The Best Care In Brain Injury Rehabilitation
Our Approach
Younker Rehabilitation offers a comprehensive brain injury rehabilitation approach that provides hope and healing for restored ability and improved quality of life for individuals who have survived a brain injury. Our goal, regardless of the cause or severity of your brain injury, is to get you back to living a productive life with your family.
We recognize that each brain injury is unique, so every patient and family has a rehabilitation plan with goals tailored to meet their needs, capabilities and potential. Patients with brain injuries need specialized care and environments to help them achieve greater independence; not every rehabilitation center can provide these like Younker Rehabilitation.
Our Brain Injury Rehabilitation Team
Our team of skilled clinicians, led by a physiatrist, develops treatment interventions based on functional ability, cognitive ability and activity tolerance. Younker Rehabilitation's interdisciplinary team utilizes a collaborative approach for individuals who have sustained a brain injury to assist with translating newly learned skills to real world situations. This type of treatment maximizes functional independence by incorporating thinking and moving at the same time, which can be difficult to combine after a brain injury. Our dedicated brain injury team includes:
- Providers who manage all of your medical needs
- Rehabilitation nurses and patient care techs who deliver 24-hour compassionate care to meet your needs
- Physical, occupational and speech therapists, 55 percent of whom are Certified Brain Injury Specialists (CBIS)

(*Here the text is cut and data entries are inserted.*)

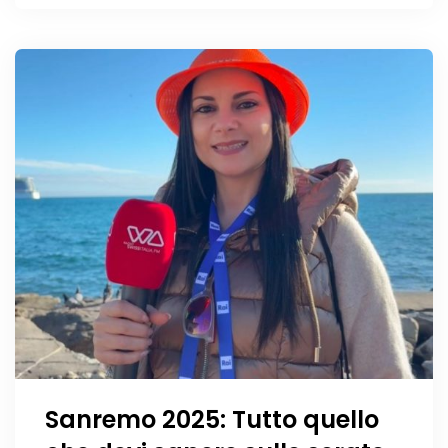
Sanremo 2025: Tutto quello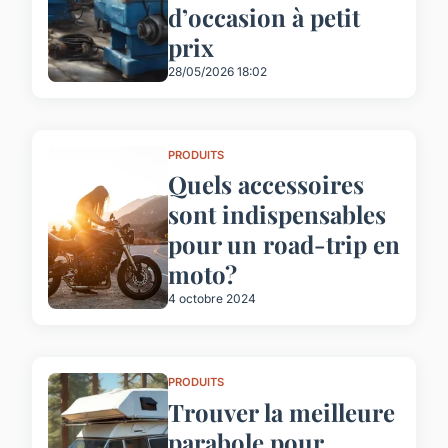
d’occasion à petit
prix
28/05/2026 18:02
PRODUITS
Quels accessoires
sont indispensables
pour un road-trip en
moto?
4 octobre 2024
PRODUITS
Trouver la meilleure
parabole pour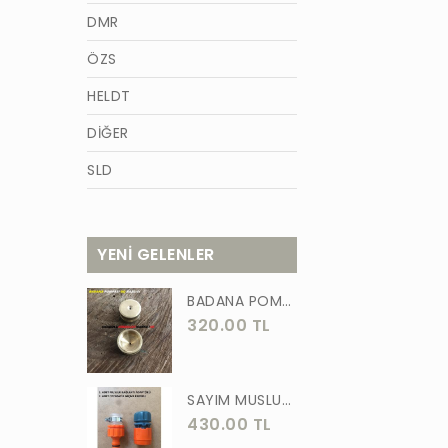
DMR
ÖZS
HELDT
DİĞER
SLD
AZM
TİĞON
YENİ GELENLER
BURCU
BADANA POMPA UCU PİRİNÇ BADANA POMPASI YAYLI BAŞLIK UÇ 1 ADET
WACKER
320.00 TL
GÜNER
ÖRS
SAYIM MUSLUK BAĞLANTI ADAPTÖRÜ VE OTOMATİK 2 Lİ SET ADAPTÖR
430.00 TL
FORGED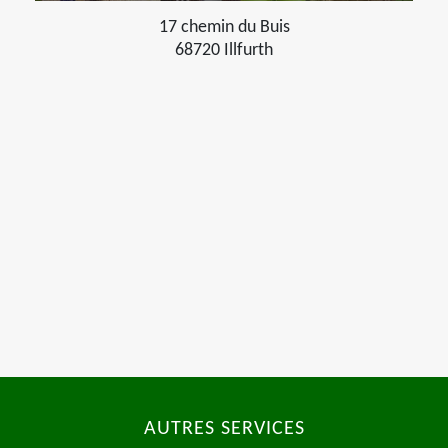
17 chemin du Buis
68720 Illfurth
AUTRES SERVICES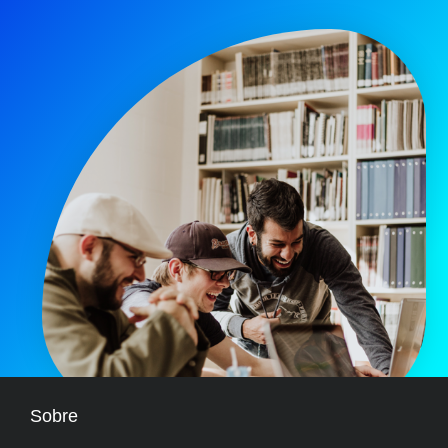
Sobre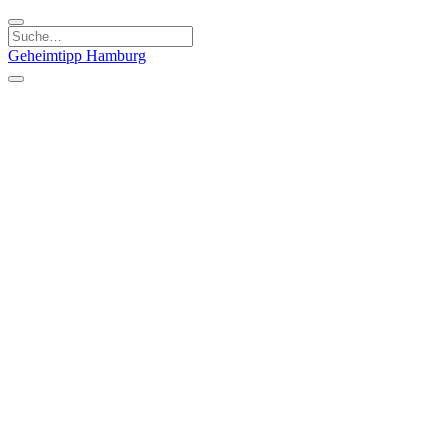
Geheimtipp
Hamburg
Kategorien
Essen & Trinken
Läden & Produkte
Kunst & Kultur
Natur & Ausflüge
Sport & Spaß
Stadt & Leute
Kinder & Familie
Specials
Unsere Gutscheine
Geheimtipp Guide
Straßen, Gassen, Twieten
Stadtteile
Hamburg
Umland
Altes Land
Nordsee
Altona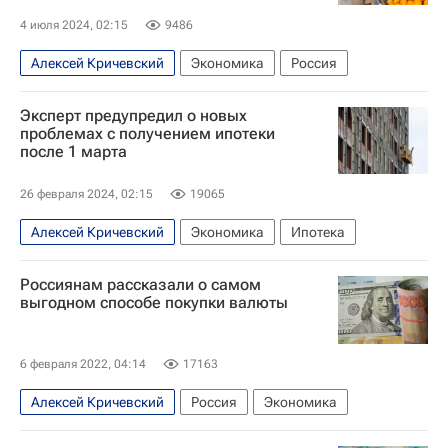
4 июля 2024, 02:15
9486
Алексей Кричевский
Экономика
Россия
Эксперт предупредил о новых
проблемах с получением ипотеки
после 1 марта
26 февраля 2024, 02:15
19065
Алексей Кричевский
Экономика
Ипотека
Россиянам рассказали о самом
выгодном способе покупки валюты
6 февраля 2022, 04:14
17163
Алексей Кричевский
Россия
Экономика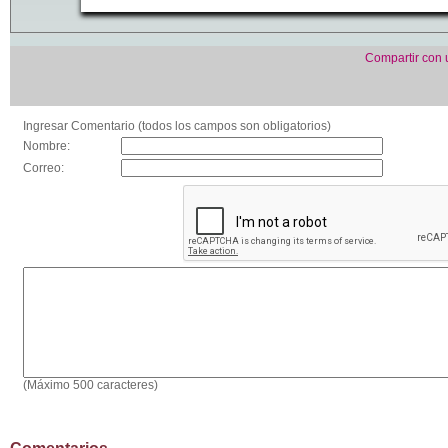
Compartir con
Ingresar Comentario (todos los campos son obligatorios)
Nombre:
Correo:
(Máximo 500 caracteres)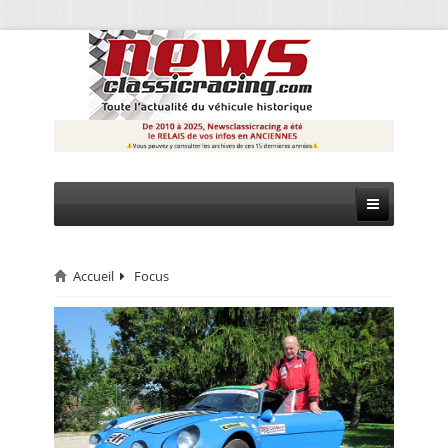
Accueil
Focus
CIRCUIT
RALLYE
MONTAGNE
EVÈNEMENTS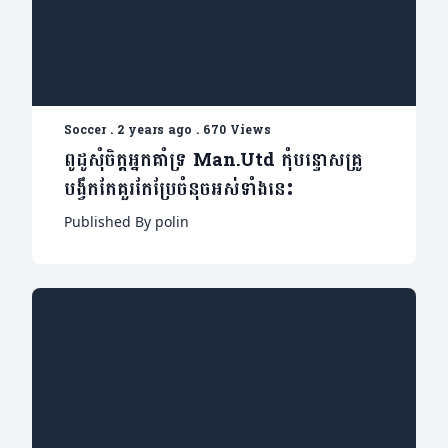
Soccer
.
2 years ago
.
670 Views
ពូដូសុំចិត្តអ្នកគាំទ្រ Man.Utd កុំបន្ទោសគ្រូ
បង្វឹកតែគួរកែប្រែចំនុចអស់ទាំងនេះ
Published By polin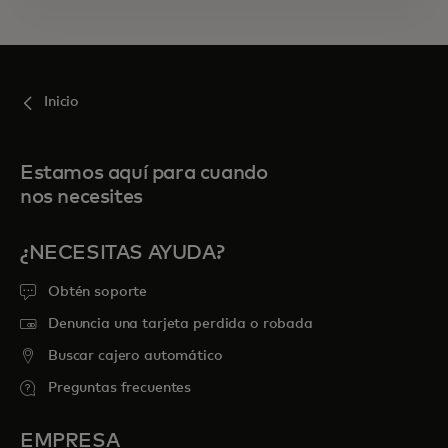
Inicio
Estamos aquí para cuando
nos necesites
¿NECESITAS AYUDA?
Obtén soporte
Denuncia una tarjeta perdida o robada
Buscar cajero automático
Preguntas frecuentes
EMPRESA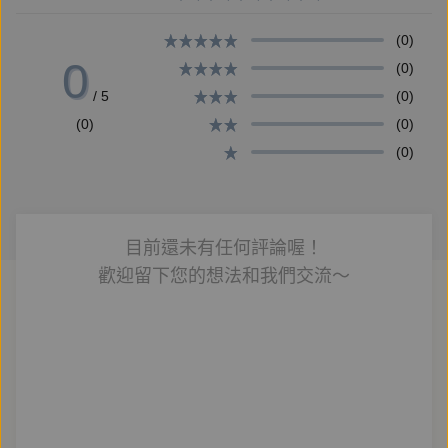
但因為早年佛教傳入中國時，佛教徒太重視複雜的形上
學概念與思辯，離人生問題愈來愈遙遠，
(0)
0
(0)
所以達摩祖師才西來，創立「不立文字、直指人心」的
/ 5
(0)
禪宗。
(0)
(0)
(0)
正由於禪宗要突破文字與理性上的障礙，所以一般人常
常會以為它很神祕或是虛無。
鈴木大拙破解這個迷思，並依序介紹禪的特點：
目前還未有任何評論喔！
歡迎留下您的想法和我們交流～
一、禪是非邏輯的，避免讓我們執著於觀念與二分法。
二、擺脫了理性的枷鎖之後，我們才能從生命中找到更
高的正面意義。
三、禪是實用的，訓練與經驗才是本體。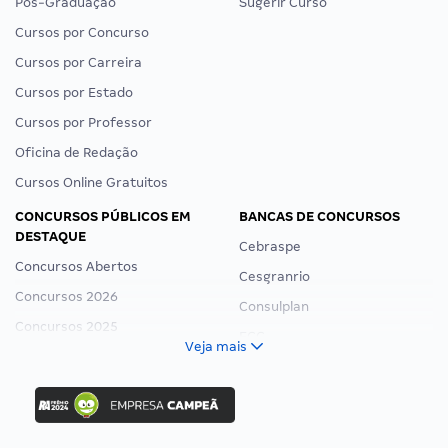
Pós-Graduação
Sugerir Curso
Cursos por Concurso
Cursos por Carreira
Cursos por Estado
Cursos por Professor
Oficina de Redação
Cursos Online Gratuitos
CONCURSOS PÚBLICOS EM
BANCAS DE CONCURSOS
DESTAQUE
Cebraspe
Concursos Abertos
Cesgranrio
Concursos 2026
Consulplan
Concursos 2025
FCC
Veja mais
Concurso Nacional Unificado
FGV
Concurso Ibama
Idecan
Concurso MPU
Selecon
Editais publicados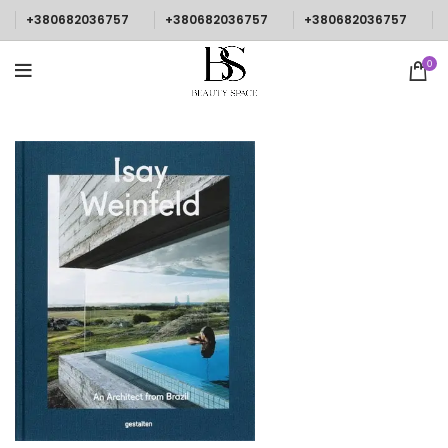
+380682036757
+380682036757
+380682036757
0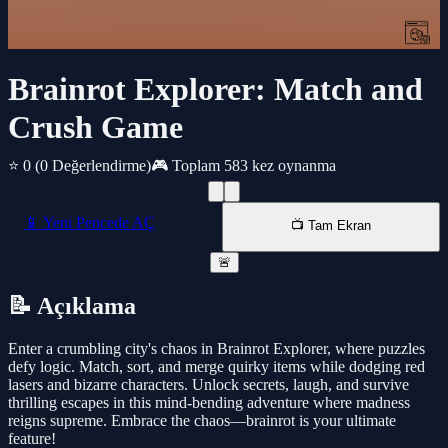
Brainrot Explorer: Match and
Crush Game
⭐ 0
(0 Değerlendirme)
🎮 Toplam 583 kez oynanma
📱 Yeni Pencede AÇ
📺 Tam Ekran
🚨
📝 Açıklama
Enter a crumbling city's chaos in Brainrot Explorer, where puzzles
defy logic. Match, sort, and merge quirky items while dodging red
lasers and bizarre characters. Unlock secrets, laugh, and survive
thrilling escapes in this mind-bending adventure where madness
reigns supreme. Embrace the chaos—brainrot is your ultimate
feature!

- Recreational therapist who incorporates treatment strategies to improve overall health and well-being, which may include leisure activities, relaxation and spirituality
- Care managers and social workers who coordinate your stay and discharge plan
Family members are always encouraged to be actively involved in their loved one's care and to attend therapy sessions whenever possible so they may reinforce new techniques being taught and learned.
Read more about rehabilitation therapies and our team members.

Environmental Adaptation in Brain Injury Rehabilitation
The treatment team at Younker Rehabilitation utilizes a system of communication that identifies how the environment should be managed for individuals who have sustained a brain injury, based on that person's needs to help aid in their recovery. This system is an environmental adaptation known as low stimulation or minimal stimulation. Our first priority is keeping our patients safe. To accomplish this goal and improve functional outcomes, we ask that family and friends assist us in maintaining these controlled environments by following the recommendations of the team.
Low Stimulation Environments
Individuals who have sustained a brain injury experience an altered level of awareness, behavior and interaction with their environment as they progress through stages of recovery. A brain that has been injured is often unable to make sense of all the noises, lights, touches and smells that are occurring around the person. To help with recovery following brain injury, it is important to maintain an environment that minimizes these distractions and stimulations. To do this, the staff at Younker Rehabilitation may need to provide an environment that is dim, quiet and calm to prevent the patient's brain from becoming "overloaded."
When someone with a brain injury becomes overloaded, they can withdraw and shut down, as demonstrated by avoiding things, turning away or covering up with a pillow or blanket. They can also become agitated as shown by crying, hitting, yelling or thrashing around. When either of these happen, it becomes hard for the patient to participate or even benefit from therapies that day and possibly the next day.
Signs leading to overload can include:
- Restlessness
- Decreased attention
- Distractibility
- Irritability or anger
- Confusion
- Not wanting to be touched
- Hitting, kicking
- Verbally inappropriate behavior (yelling, screaming, cursing)
- Excessive crying
- Increase in repetitive verbalizations or actions
- Increased aggression toward objects or people
- Thrashing around
If a patient does show signs being overstimulated, we may recommend a limitation in visiting hours and number of visitors per visit.
One-on-One Care and Supervision
Younker Rehabilitation also provides one-on-one care and supervision as needed. Similar to the use of a low stimulation or minimal stimulation environment, the priority is to keep our patients safe, calm and comfortable as they progress through the stages of recovery.